ESTIMATION OF SUPEROXIDE AND HYDROGEN PEROXIDE YIELDS DURING THE OXIDATIVE BURST IN TOBACCO CELLS
MW SUTHERLAND, AJ ABLE and BA LEARMONTH
Department of Biological and Physical Sciences, University of Southern Queensland, Toowoomba, Queensland 4350, Australia
Background and objectives
The rapid production of reactive oxygen species (ROS) (particularly superoxide anion and its dismutation product hydrogen peroxide) during disease resistance responses has been widely studied [1, 2]. A variety of methods have been used to detect and monitor superoxide radicals during this oxidative burst, in particular the reduction of either the redox protein cytochrome c, or the tetrazolium dye NBT. Both of these methods have potential shortcomings. Cytochrome c is a 12.5-kDa protein and may not diffuse freely across plant cell walls from external solutions to the plasmalemma surface. A large proportion of the radicals may therefore escape reaction with the protein. NBT, although a much smaller molecule and able to cross the cell wall, produces an insoluble formazan when reduced. While this renders this agent useful for localization studies, it does not assist kinetic studies or estimation of the yield of superoxide intercepted by the dye. We have recently developed assays for superoxide based on the tetrazolium dyes XTT and MTS, which reduce to soluble formazans . An XTT-based assay has detected the production of superoxide radicals in tobacco cell cultures challenged with avirulent zoospores of Phytophthora parasitica var. nicotianae . In view of the widespread interest in the mechanisms by which ROS are produced, in particular the possibility that hydrogen peroxide production can occur independently of superoxide generation, our objectives are to compare the yields of superoxide radicals and hydrogen peroxide using a range of assay procedures.
Results and discussion
The stabilities of the pure formazans of XTT and MTS have been assessed at different pHs and in the presence of tobacco cells. While XTT formazan is stable in the presence of tobacco cells in buffer, MTS formazan is slowly degraded. A peroxidase inhibitor, salicylhydroxamic acid, does not prevent this degradation. Spectra indicate that MTS formazan is not re-oxidized to MTS by the plant cells. Neither dye is reduced by hydrogen peroxide. Thus XTT but not MTS appears suitable for the assay of superoxide production by suspension-cultured tobacco cells challenged with an avirulent race of Phytophthora parasitica var. nicotianae.

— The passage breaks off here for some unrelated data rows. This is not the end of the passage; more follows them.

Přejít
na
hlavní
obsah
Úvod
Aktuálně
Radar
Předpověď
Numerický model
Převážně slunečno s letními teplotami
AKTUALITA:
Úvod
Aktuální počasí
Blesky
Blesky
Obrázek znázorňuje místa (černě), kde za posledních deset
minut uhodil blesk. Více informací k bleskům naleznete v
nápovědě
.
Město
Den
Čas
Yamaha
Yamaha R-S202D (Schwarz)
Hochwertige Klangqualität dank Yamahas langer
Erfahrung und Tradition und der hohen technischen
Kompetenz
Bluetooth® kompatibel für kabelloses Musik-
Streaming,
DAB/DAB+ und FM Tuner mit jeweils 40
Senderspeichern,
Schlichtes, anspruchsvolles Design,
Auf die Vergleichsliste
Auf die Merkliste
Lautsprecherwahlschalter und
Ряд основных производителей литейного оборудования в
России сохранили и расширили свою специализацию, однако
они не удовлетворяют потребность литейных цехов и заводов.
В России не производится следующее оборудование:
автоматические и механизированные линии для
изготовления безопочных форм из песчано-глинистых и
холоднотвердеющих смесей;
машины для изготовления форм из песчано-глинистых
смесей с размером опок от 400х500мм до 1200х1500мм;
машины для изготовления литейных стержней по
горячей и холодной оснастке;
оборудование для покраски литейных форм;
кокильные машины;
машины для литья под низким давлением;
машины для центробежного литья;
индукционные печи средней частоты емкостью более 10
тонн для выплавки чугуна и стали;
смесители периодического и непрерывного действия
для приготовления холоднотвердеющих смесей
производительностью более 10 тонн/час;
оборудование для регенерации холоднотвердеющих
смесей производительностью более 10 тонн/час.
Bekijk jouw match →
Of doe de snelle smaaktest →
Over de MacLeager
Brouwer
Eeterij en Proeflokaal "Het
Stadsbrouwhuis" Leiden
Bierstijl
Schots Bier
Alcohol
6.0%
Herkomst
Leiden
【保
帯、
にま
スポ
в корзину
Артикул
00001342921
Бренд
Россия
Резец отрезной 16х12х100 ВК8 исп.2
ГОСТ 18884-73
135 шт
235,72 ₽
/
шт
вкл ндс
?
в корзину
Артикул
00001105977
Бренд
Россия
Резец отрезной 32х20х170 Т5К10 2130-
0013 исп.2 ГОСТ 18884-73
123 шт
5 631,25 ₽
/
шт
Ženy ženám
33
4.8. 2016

Superoxide production during the second, major phase of the oxidative burst was then quantified by monitoring the production of formazan in the presence of XTT. The amount of superoxide produced was ca 9x10-9 mol/min/mg protein. Cytochrome c detected only one-tenth this amount of superoxide , presumably due to the inability of the protein to cross the cell wall. Two methods are currently being trialled to estimate hydrogen peroxide production. These methods are the reaction of hydrogen peroxide with the fluorescent dye pyranine, and oxygen evolution in the presence of catalase in an oxygen electrode. Initial experiments indicate that the electrode-based method is more reliable than the fluorescence assay, and that significant metabolism of the peroxide in the presence of cells can lead to under-estimation of the rate of production. Early results are consistent with a scheme in which hydrogen peroxide is formed from the dismutation of superoxide radicals.

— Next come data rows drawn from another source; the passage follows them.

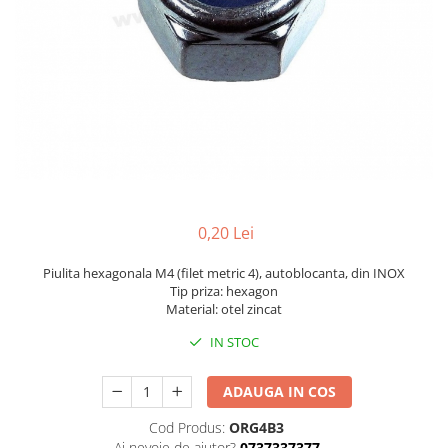
0,20 Lei
Piulita hexagonala M4 (filet metric 4), autoblocanta, din INOX
Tip priza: hexagon
Material: otel zincat
IN STOC
ADAUGA IN COS
Cod Produs:
ORG4B3
Ai nevoie de ajutor?
0737337377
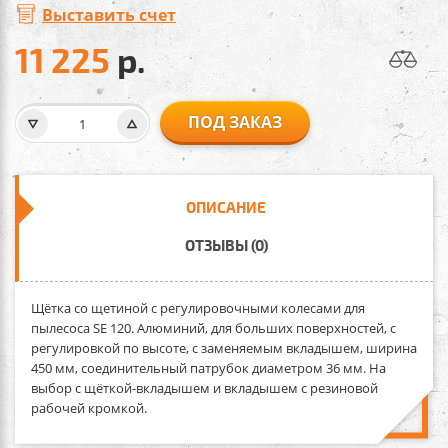
Выставить счет
11 225
р.
ПОД ЗАКАЗ
ОПИСАНИЕ
ОТЗЫВЫ (0)
Щётка со щетиной с регулировочными колесами
для
пылесоса SE 120. Алюминий, для больших поверхностей, с
регулировкой по высоте, с заменяемым вкладышем, ширина
450 мм, соединительный патрубок диаметром 36 мм. На
выбор с щёткой-вкладышем и вкладышем с резиновой
рабочей кромкой.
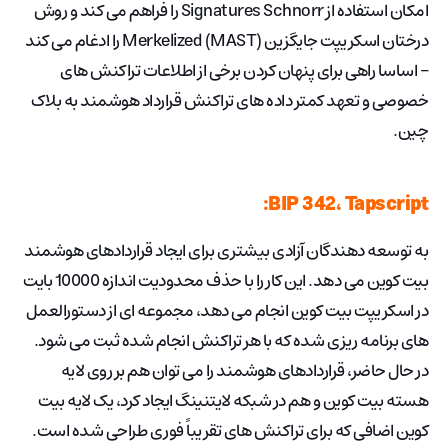
امکان استفاده از Signatures Schnorr را فراهم می کند و روش
درختان اسکریپت جایگزین Merkelized (MAST) را ادغام می کند
– اساسا راهی برای پنهان کردن برخی از اطلاعات تراکنش های
خصوصی و تعهد کمتر داده های تراکنش قرارداد هوشمند به بلاک
چین.
BIP 342، Tapscript:
به توسعه دهندگان آزادی بیشتری برای ایجاد قراردادهای هوشمند
بیت کوین می دهد. این کار را با حذف محدودیت اندازه 10000 بایت
در اسکریپت بیت کوین انجام می دهد، مجموعه ای از دستورالعمل
های برنامه ریزی شده که با هر تراکنش انجام شده ثبت می شود.
در حال حاضر، قراردادهای هوشمند را می توان هم بر روی لایه
هسته بیت کوین و هم در شبکه لایتنینگ ایجاد کرد، یک لایه بیت
کوین اضافی که برای تراکنش های تقریباً فوری طراحی شده است.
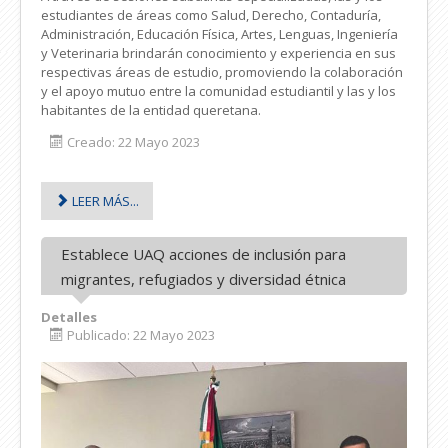
estudiantes de áreas como Salud, Derecho, Contaduría,
Administración, Educación Física, Artes, Lenguas, Ingeniería
y Veterinaria brindarán conocimiento y experiencia en sus
respectivas áreas de estudio, promoviendo la colaboración
y el apoyo mutuo entre la comunidad estudiantil y las y los
habitantes de la entidad queretana.
Creado: 22 Mayo 2023
LEER MÁS...
Establece UAQ acciones de inclusión para
migrantes, refugiados y diversidad étnica
Detalles
Publicado: 22 Mayo 2023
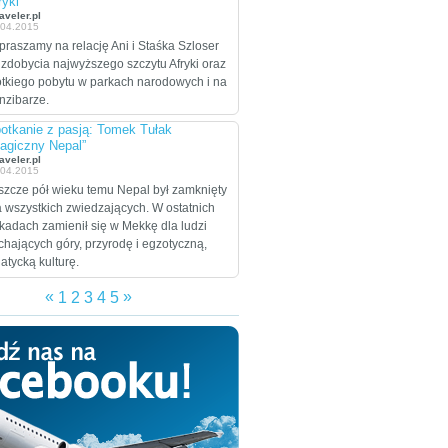
ryki”
celem są Stany
aveler.pl
.04.2015
Zjednoczone, które
praszamy na relację Ani i Staśka Szloser
zamierzają przejechać
 zdobycia najwyższego szczytu Afryki oraz
wzdłuż i wszerz w
ótkiego pobytu w parkach narodowych i na
trakcie dwumiesięcznej
nzibarze.
eskapady.
otkanie z pasją: Tomek Tułak
agiczny Nepal”
aveler.pl
.04.2015
szcze pół wieku temu Nepal był zamknięty
a wszystkich zwiedzających. W ostatnich
kadach zamienił się w Mekkę dla ludzi
chających góry, przyrodę i egzotyczną,
jatycką kulturę.
«
»
1
2
3
4
5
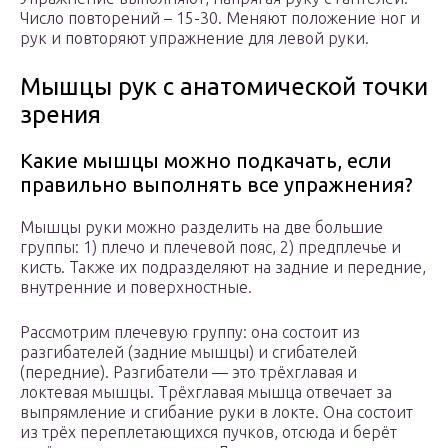
Число повторений – 15-30. Меняют положение ног и
рук и повторяют упражнение для левой руки.
Мышцы рук с анатомической точки
зрения
Какие мышцы можно подкачать, если
правильно выполнять все упражнения?
Мышцы руки можно разделить на две большие
группы: 1) плечо и плечевой пояс, 2) предплечье и
кисть. Также их подразделяют на задние и передние,
внутренние и поверхностные.
Рассмотрим плечевую группу: она состоит из
разгибателей (задние мышцы) и сгибателей
(передние). Разгибатели — это трёхглавая и
локтевая мышцы. Трёхглавая мышца отвечает за
выпрямление и сгибание руки в локте. Она состоит
из трёх переплетающихся пучков, отсюда и берёт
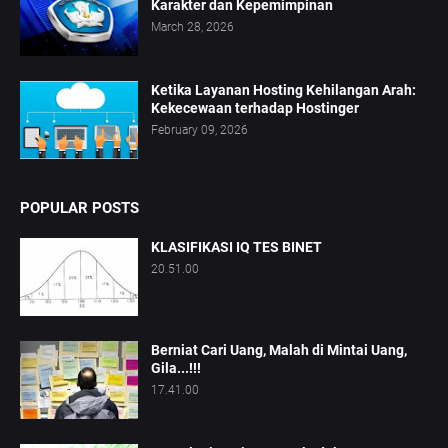
Karakter dan Kepemimpinan
March 28, 2026
Ketika Layanan Hosting Kehilangan Arah:
Kekecewaan terhadap Hostinger
February 09, 2026
POPULAR POSTS
KLASIFIKASI IQ TES BINET
20.51.00
Berniat Cari Uang, Malah di Mintai Uang,
Gila...!!!
17.41.00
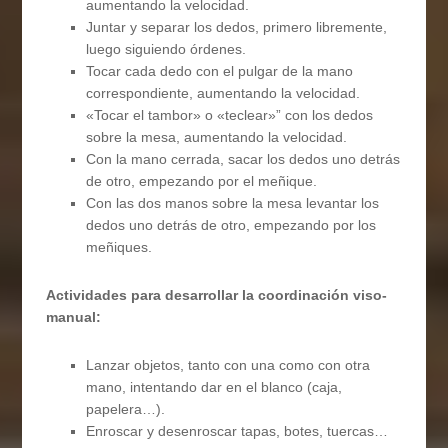
aumentando la velocidad.
Juntar y separar los dedos, primero libremente,
luego siguiendo órdenes.
Tocar cada dedo con el pulgar de la mano
correspondiente, aumentando la velocidad.
«Tocar el tambor» o «teclear»” con los dedos
sobre la mesa, aumentando la velocidad.
Con la mano cerrada, sacar los dedos uno detrás
de otro, empezando por el meñique.
Con las dos manos sobre la mesa levantar los
dedos uno detrás de otro, empezando por los
meñiques.
Actividades para desarrollar la coordinación viso-
manual:
Lanzar objetos, tanto con una como con otra
mano, intentando dar en el blanco (caja,
papelera…).
Enroscar y desenroscar tapas, botes, tuercas…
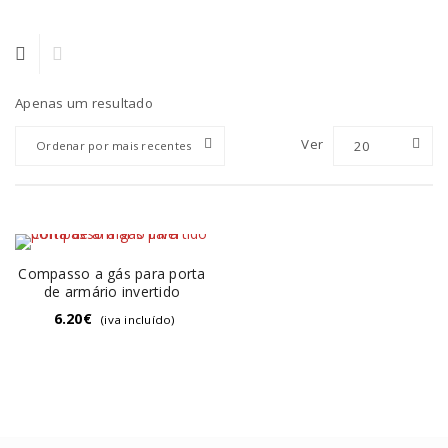
Apenas um resultado
Ver
20
Ordenar por mais recentes
Compasso a gás para porta
de armário invertido
6.20
€
(iva incluído)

The authors acknowledge financial support from the Australian Research Council.
1. Sutherland MW, 1991. Physiological and Molecular Plant Pathology 39, 79-93.
2. Wojtaszek P, 1997. Biochemical Journal 322, 681-692.
3. Sutherland MW, Learmonth BA, 1997. Free Radical Research 27, 283-289.
4. Able AJ, Guest DI, Sutherland MW, 1998. Plant Physiology (in press).